From Your Mouth to Your Screen, Transcribing Takes the Next Step

This article is part of our continuing Fast Forward series, which examines technological, economic, social and cultural shifts that happen as businesses evolve.

LOS ALTOS, Calif. — Sam Liang longs for his mother and wishes he could recapture the things she told him when he was in high school.

“I really miss her,” he said of her death in 2001. “Those were precious lifetime moments.”

Mr. Liang, who is the chief executive and co-founder of Otter.ai, a Silicon Valley start-up, has set out to do something about that in the future. His company offers a service that automatically transcribes speech with high enough accuracy that it is gaining popularity with journalists, students, podcasters and corporate workers.

Improvements in software technology have made automatic speech transcription possible. By capturing vast quantities of human speech, neural network programs can be trained to recognize spoken language with accuracy rates that in the best circumstances approach 95 percent. Coupled with the plunging cost of storing data, it is now possible to use human language in ways that were unthinkable just a few years ago.

Mr. Liang, a Stanford-educated electrical engineer who was a member of the original team that designed Google Maps, said that data compression had made it possible to capture the speech conversation of a person’s entire life in just two terabytes of information — compact enough to fit on storage devices that cost less than $50.

Video

Video player loading
Mr. Liang demonstrates the Otter.ai automatic speech transcription service.CreditCreditJim Wilson/The New York Times

The rapid improvement in speech recognition technology, which over the past decade has given rise to virtual speech assistants such as Apple’s Siri, Amazon’s Alexa, Google Voice, Microsoft Cortana and others, is spilling into new areas that are beginning to have a significant impact on the workplace.

These consumer speech portals have already raised extensive new privacy concerns. “Computers have a much greater ability to organize, access and evaluate human communications than do people,” said Marc Rotenberg, the president and executive director of the Electronic Privacy Information Center in Washington. In 2015, the group filed a complaint with the Federal Trade Commission against Samsung, arguing that the capture and storage of conversations by their smart TVs was a new threat to privacy. Speech transcription potentially pushes traditional privacy concerns into new arenas both at home and work, he said.

It will almost certainly pose new privacy questions for corporations. Mr. Liang said that companies were interested in capturing all of the conversations of employees, including what goes on around the water cooler.

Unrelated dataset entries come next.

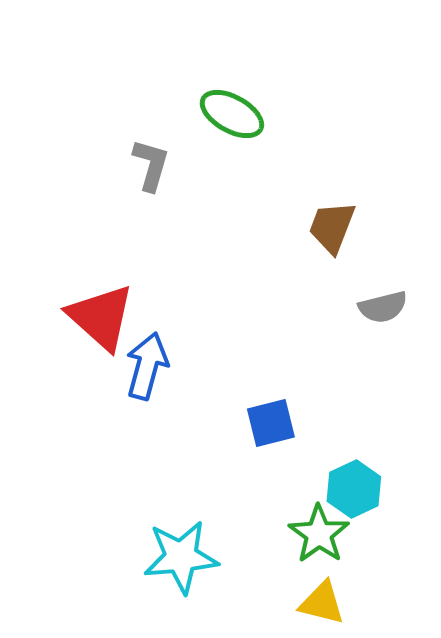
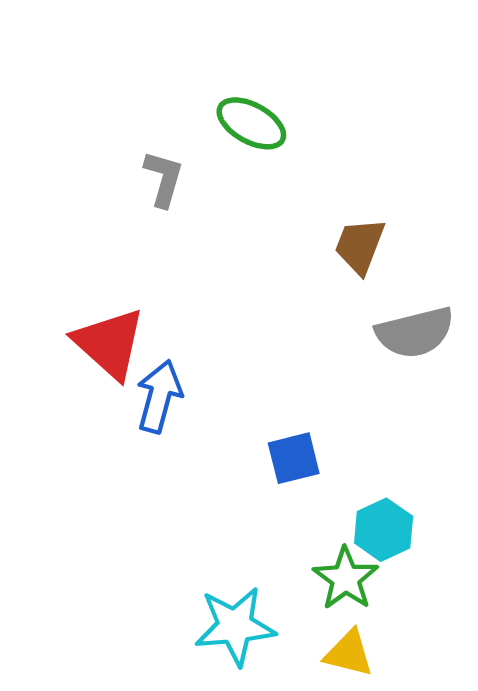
gray semicircle: (383, 307) -> (415, 332), size x1.5
cyan star: (181, 557) -> (235, 626), moved

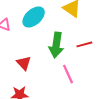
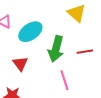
cyan ellipse: (34, 17) -> (30, 32), moved

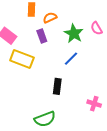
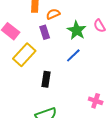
yellow rectangle: (22, 59) -> (24, 55), turned -70
black rectangle: (57, 86) -> (46, 79), moved

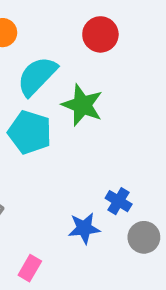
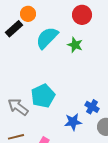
green star: (82, 105) -> (75, 45), moved, size x0.7
cyan pentagon: (30, 132) -> (43, 96), moved, turned 30

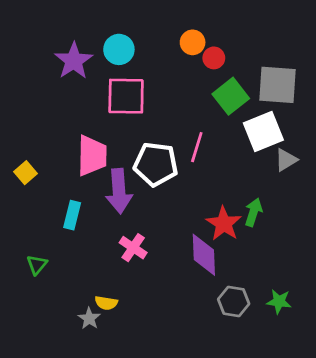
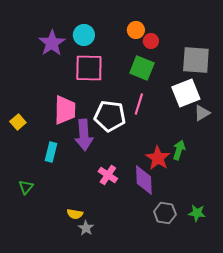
green square: (231, 96) -> (142, 68), moved, turned -30
pink cross: (133, 248) -> (108, 175), moved
gray star: (89, 318) -> (86, 228), moved

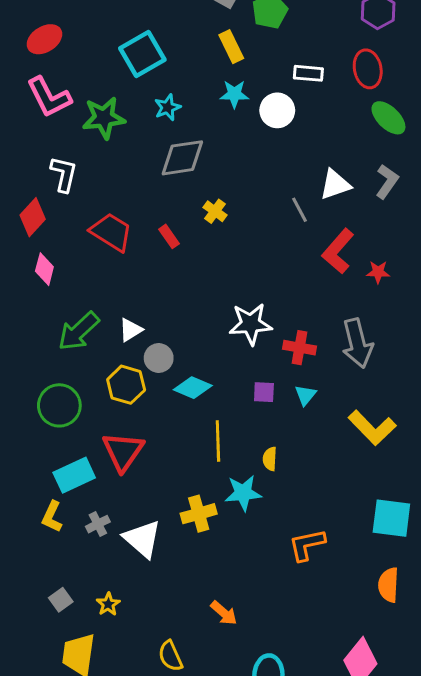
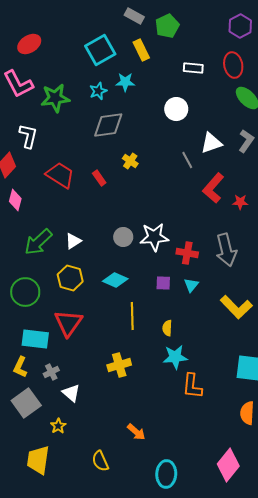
red ellipse: (44, 39) -> (29, 44), moved
cyan square: (142, 54) -> (100, 50), moved
cyan star: (234, 94) -> (125, 82), moved
white circle: (277, 110) -> (176, 109), moved
gray circle: (159, 358) -> (123, 237), moved
cyan rectangle: (74, 475) -> (35, 339), turned 32
cyan star: (243, 493) -> (175, 357), moved
white triangle: (142, 539) -> (71, 393), moved, size x0.7
orange L-shape: (307, 545) -> (192, 386), turned -72
gray square: (61, 600) -> (26, 403), moved, size x1.8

“This is the power of this new knowledge base for the enterprise,” he said. “They recognize that people spend so many hours every day in meetings, they want to understand how the ideas move around and how people actually talk to each other.”

The rapid advances being made in the automated transcription market in the past year show striking near-term potential in a growing array of new applications. This fall, for example, at the University of California, Los Angeles, students on campus who require assistance in note taking, such as those who are hearing-impaired, are being equipped with the Otter.ai service. The system is designed to replace the current note-taking process where other students take notes during classes and then share them.

In May, when the former first lady, Michelle Obama, visited campus as part of a student signing day celebration, deaf students were given access to a instantaneous transcription of her speech generated by the transcription service.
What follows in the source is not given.